[Opening AVAILABLE DATA section]

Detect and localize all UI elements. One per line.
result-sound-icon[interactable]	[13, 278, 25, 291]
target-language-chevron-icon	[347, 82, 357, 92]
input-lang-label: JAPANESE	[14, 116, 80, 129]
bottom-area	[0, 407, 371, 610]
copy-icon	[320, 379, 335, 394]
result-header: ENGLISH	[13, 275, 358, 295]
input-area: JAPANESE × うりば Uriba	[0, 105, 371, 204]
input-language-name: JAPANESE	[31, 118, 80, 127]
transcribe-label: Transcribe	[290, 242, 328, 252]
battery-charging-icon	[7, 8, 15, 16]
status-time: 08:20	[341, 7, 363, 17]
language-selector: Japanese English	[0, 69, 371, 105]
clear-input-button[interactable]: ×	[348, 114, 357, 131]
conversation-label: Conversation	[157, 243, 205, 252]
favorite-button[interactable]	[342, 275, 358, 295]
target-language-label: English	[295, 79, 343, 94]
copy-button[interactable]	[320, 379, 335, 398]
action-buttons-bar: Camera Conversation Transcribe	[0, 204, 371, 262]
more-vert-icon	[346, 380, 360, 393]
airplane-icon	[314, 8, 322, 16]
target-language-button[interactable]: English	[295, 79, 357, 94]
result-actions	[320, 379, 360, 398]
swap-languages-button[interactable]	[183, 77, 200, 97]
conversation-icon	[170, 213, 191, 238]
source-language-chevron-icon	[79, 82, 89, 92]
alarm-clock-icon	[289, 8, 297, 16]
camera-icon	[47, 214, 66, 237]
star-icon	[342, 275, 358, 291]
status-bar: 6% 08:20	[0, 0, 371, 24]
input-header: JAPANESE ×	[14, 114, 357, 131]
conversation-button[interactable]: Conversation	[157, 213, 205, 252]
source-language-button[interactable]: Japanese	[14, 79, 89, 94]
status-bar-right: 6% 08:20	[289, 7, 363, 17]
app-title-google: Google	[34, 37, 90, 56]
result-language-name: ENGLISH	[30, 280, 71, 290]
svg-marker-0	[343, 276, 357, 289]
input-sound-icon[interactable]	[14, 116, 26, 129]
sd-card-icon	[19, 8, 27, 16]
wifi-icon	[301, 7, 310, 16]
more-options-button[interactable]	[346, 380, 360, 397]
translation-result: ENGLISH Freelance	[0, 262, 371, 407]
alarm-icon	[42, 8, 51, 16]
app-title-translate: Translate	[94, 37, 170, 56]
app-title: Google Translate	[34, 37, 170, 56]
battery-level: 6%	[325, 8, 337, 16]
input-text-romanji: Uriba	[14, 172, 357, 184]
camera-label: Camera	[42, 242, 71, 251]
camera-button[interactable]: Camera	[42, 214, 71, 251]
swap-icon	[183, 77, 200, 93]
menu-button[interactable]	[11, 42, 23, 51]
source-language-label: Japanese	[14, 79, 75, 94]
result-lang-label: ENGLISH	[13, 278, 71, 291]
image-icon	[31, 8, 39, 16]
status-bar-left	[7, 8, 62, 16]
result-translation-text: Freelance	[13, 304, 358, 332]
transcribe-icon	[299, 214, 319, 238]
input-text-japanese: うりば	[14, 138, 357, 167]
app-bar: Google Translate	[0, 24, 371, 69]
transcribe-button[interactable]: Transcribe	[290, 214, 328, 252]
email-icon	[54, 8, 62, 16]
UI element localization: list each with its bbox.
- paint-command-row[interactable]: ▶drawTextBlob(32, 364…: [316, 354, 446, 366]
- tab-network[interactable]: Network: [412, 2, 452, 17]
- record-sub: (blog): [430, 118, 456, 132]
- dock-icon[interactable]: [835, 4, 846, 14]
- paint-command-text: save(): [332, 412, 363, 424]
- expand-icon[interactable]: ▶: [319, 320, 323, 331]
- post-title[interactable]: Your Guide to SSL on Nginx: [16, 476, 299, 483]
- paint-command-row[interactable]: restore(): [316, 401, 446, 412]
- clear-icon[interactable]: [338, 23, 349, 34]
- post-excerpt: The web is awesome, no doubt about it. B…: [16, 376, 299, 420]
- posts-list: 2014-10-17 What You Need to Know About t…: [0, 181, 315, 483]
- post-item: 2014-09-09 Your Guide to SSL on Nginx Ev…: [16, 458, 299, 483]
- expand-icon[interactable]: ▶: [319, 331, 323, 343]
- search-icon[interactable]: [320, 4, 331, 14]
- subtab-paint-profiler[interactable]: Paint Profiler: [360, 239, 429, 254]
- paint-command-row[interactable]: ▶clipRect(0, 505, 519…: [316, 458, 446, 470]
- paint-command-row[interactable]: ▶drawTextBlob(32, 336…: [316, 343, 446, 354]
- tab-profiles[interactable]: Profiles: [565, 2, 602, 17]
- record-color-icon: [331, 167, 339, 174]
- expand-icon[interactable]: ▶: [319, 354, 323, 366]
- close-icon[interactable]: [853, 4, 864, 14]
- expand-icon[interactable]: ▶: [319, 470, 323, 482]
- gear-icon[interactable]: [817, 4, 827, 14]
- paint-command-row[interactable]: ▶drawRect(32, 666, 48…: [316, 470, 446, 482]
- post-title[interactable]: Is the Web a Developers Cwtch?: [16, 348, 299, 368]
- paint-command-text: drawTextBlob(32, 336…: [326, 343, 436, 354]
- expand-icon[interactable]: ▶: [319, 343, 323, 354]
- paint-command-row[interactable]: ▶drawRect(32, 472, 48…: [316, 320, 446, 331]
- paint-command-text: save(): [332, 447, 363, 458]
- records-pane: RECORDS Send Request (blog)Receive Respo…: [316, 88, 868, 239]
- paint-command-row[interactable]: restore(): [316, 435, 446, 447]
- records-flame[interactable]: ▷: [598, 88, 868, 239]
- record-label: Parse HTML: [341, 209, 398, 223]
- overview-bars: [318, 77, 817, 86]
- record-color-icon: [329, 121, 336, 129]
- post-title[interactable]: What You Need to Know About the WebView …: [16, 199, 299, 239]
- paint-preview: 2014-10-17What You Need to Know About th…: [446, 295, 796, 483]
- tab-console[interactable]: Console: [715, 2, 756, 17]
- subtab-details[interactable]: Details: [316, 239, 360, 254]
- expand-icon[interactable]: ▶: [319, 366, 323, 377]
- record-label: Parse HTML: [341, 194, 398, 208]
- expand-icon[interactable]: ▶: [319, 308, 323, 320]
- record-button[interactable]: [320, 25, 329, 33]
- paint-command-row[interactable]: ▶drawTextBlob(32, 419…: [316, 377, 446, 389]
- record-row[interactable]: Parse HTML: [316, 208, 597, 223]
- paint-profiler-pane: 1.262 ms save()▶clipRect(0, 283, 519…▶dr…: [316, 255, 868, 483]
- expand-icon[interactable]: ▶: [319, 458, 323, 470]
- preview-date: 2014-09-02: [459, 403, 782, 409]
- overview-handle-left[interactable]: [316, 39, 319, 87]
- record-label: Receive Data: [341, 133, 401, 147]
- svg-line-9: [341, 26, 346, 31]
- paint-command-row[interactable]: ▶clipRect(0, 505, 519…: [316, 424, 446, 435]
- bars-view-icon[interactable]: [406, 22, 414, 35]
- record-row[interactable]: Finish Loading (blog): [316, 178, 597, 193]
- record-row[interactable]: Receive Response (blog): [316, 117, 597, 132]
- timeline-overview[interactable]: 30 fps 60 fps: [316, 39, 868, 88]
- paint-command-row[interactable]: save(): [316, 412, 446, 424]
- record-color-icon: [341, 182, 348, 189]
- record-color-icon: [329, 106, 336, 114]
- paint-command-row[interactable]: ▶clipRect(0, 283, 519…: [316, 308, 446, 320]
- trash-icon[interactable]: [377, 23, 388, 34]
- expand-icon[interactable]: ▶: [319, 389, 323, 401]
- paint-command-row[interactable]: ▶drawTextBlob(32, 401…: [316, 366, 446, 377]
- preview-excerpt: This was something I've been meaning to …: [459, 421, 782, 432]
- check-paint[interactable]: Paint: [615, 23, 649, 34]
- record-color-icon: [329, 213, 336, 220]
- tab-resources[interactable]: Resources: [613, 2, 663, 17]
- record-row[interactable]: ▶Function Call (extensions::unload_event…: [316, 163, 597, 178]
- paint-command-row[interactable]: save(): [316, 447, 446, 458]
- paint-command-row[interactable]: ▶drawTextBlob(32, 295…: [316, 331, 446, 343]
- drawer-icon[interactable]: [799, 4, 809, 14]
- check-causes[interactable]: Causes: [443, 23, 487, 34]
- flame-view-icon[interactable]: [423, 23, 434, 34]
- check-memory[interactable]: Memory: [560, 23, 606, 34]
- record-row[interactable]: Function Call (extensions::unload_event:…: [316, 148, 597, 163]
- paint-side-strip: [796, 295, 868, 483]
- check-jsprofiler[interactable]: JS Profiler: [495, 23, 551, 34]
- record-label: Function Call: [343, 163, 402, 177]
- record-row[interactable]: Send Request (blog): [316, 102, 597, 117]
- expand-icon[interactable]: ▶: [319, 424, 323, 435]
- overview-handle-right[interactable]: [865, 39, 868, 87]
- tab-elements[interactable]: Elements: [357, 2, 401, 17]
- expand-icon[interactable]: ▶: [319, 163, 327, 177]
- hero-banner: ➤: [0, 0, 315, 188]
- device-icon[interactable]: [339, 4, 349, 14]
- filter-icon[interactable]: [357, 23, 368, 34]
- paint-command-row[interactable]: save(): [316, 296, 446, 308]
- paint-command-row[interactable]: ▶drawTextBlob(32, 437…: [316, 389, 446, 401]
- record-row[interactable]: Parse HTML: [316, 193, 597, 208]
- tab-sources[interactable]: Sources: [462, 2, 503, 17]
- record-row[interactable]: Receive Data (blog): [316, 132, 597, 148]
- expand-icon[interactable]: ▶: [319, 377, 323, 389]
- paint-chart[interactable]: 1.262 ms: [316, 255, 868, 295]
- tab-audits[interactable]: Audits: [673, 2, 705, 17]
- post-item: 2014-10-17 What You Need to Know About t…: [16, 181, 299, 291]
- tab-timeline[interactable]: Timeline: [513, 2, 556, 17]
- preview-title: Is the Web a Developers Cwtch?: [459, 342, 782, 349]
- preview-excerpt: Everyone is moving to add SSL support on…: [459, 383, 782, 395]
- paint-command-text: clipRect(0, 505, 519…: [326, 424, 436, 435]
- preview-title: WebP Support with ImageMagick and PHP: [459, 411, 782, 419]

[Closing AVAILABLE DATA section]

* TASK REQUIREMENTS
Looking at the records above, please work out how many lines contain "input" and state only that number.

* ANSWER FOR THIS EXERCISE
8